Простоту – строго говоря, plai

Танцы, мне кажется, больше чем что бы то ни было, сообщают детям пристойную уверенность и умение держаться и, таким образом, подготовляют к обществу старших; поэтому я считаю, что танцам детей следует обучить возможно раньше, как только они становятся к этому способными. Ибо, хотя это искусство заключается в одной лишь внешней грации движений, оно, больше, чем что-либо другое, сообщает детям – не знаю каким образом – мужественные привычки и повадки. Но не следует, по моему мнению, мучить маленьких детей всякими другими мелочами и тонкостями светского этикета. <…>

Есть еще одно соображение, в силу которого главное внимание следует обращать на учтивость манер и знание света. Оно заключается в том, что способный человек зрелого возраста может сообщить молодому человеку достаточные сведения по любому из упомянутых предметов, даже если сам и не обладает в них глубокими познаниями: их можно почерпнуть из соответствующих книг, которые сообщат ему достаточные знания и превосходство, необходимые для того, чтобы указывать дорогу своему юному ученику. Но тот, кто сам мало знает свет и в особенности недостаточно воспитан, тот никогда не будет в состоянии правильно наставить другого в том и другом отношении.

Светскую воспитанность нельзя приобрести по книгам, прежде всего потому, что она включает в себя не только знания, но и некоторую легкость обращения с ними, дилетантизм в высшем смысле. Если можно изучить науки, то как можно выучить легкую благородную небрежность?

Этим знанием он должен обладать – знанием, которое вошло бы в его натуру благодаря практике и общению с людьми и продолжительному культивированию в себе того, что, по его наблюдениям, практикуется и допускается в лучшем обществе. Если он этим знанием не обладает, ему неоткуда будет заимствовать его для пользы воспитанника: даже если бы он мог найти подходящие трактаты по этому предмету в книгах, в которых затрагиваются все частности поведения английского джентльмена, то примеры его собственной неблаговоспитанности, коль скоро он сам воспитан недостаточно, сводили бы на нет все его уроки, так как невозможно, чтобы кто-либо вышел вполне воспитанным из грубой, невоспитанной компании.
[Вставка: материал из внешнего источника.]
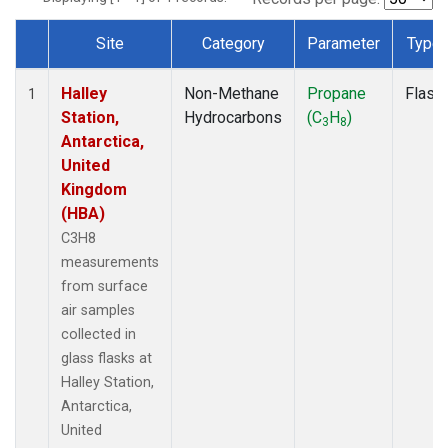
Site
Category
Parameter
Type
Dataset Number
Halley
Non-Methane
Propane
Flask
1
Station,
Hydrocarbons
(C
H
)
3
8
Antarctica,
United
Kingdom
(HBA)
C3H8
measurements
from surface
air samples
collected in
glass flasks at
Halley Station,
Antarctica,
United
Локк понимает, что в качестве воспитателя не может выступить человек из высшего общества, постоянно занятый множеством государственных дел. Этим его педагогика отличается от классической педагогики, например, Цицерона, требовавшего от начинающих политиков постоянно общаться с действующими и отставными коллегами. Поэтому Локк предлагает брать воспитателем человека, понимающего, как себя вести в высшем обществе, но не входящего в него вполне, а потому долго работающего над собой, воспитывающего в себе то, что у постоянно вращающихся в этом обществе возникает как бы само собой. По мнению Локка, воспитанник, видя, какие усилия прилагает воспитатель, начнет ревностно подражать ему.